## Exercise instructions:
Look through the records below for the line with "Na dobu neurčitou" and the line with "Pracovní portál JenPráce.cz provozuje", then return those lines and all lines between, exactly.

Saved data entries:
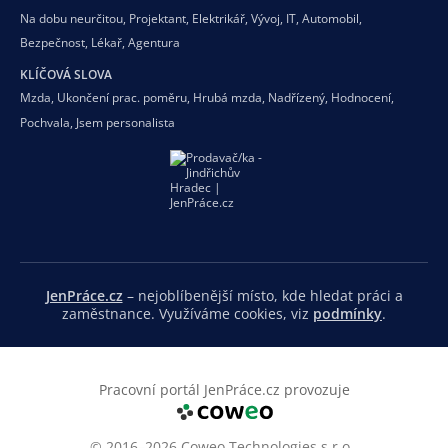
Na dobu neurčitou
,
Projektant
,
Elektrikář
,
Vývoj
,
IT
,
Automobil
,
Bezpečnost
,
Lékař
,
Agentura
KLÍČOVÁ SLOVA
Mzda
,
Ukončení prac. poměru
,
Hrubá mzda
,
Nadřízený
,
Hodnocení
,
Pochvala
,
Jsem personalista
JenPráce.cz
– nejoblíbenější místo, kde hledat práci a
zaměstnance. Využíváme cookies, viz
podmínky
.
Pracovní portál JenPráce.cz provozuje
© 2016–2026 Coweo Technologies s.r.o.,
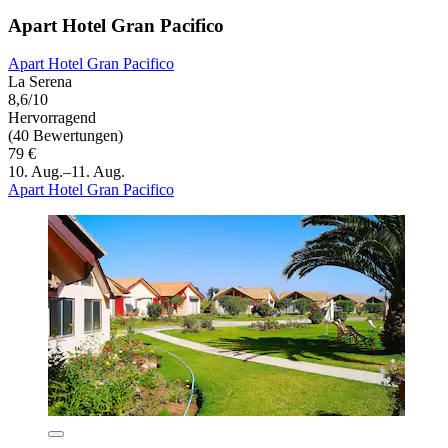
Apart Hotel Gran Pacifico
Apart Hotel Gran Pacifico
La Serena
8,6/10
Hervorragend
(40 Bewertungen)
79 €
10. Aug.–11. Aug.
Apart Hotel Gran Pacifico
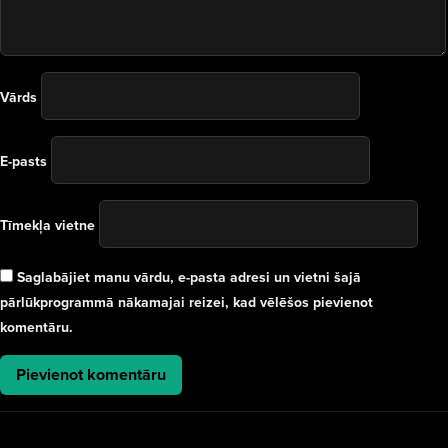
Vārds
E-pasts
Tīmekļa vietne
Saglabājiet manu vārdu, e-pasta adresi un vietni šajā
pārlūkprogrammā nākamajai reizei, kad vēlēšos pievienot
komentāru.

--

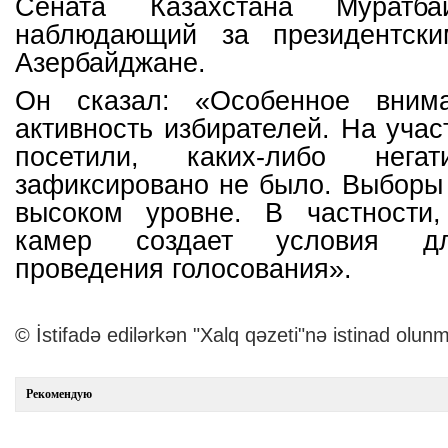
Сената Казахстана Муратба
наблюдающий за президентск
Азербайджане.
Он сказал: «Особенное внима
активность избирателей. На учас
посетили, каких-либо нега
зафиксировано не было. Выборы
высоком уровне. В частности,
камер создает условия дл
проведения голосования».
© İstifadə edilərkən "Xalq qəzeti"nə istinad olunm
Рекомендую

==

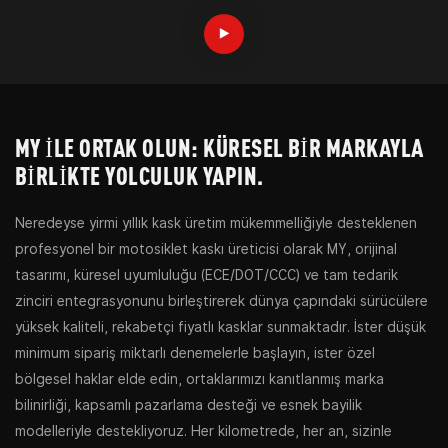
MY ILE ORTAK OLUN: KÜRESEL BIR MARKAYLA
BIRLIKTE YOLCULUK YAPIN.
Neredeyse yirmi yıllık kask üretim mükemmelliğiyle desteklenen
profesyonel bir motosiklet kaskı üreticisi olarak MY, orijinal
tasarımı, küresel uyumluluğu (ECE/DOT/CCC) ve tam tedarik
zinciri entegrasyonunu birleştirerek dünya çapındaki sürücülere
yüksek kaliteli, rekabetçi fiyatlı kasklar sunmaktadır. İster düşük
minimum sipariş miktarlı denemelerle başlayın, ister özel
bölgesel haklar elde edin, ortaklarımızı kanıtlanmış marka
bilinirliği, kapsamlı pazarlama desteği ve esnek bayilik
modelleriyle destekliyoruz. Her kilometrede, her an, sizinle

## Task result:
Na dobu neurčitou
,
Projektant
,
Elektrikář
,
Vývoj
,
IT
,
Automobil
,
Bezpečnost
,
Lékař
,
Agentura
KLÍČOVÁ SLOVA
Mzda
,
Ukončení prac. poměru
,
Hrubá mzda
,
Nadřízený
,
Hodnocení
,
Pochvala
,
Jsem personalista
JenPráce.cz
– nejoblíbenější místo, kde hledat práci a
zaměstnance. Využíváme cookies, viz
podmínky
.
Pracovní portál JenPráce.cz provozuje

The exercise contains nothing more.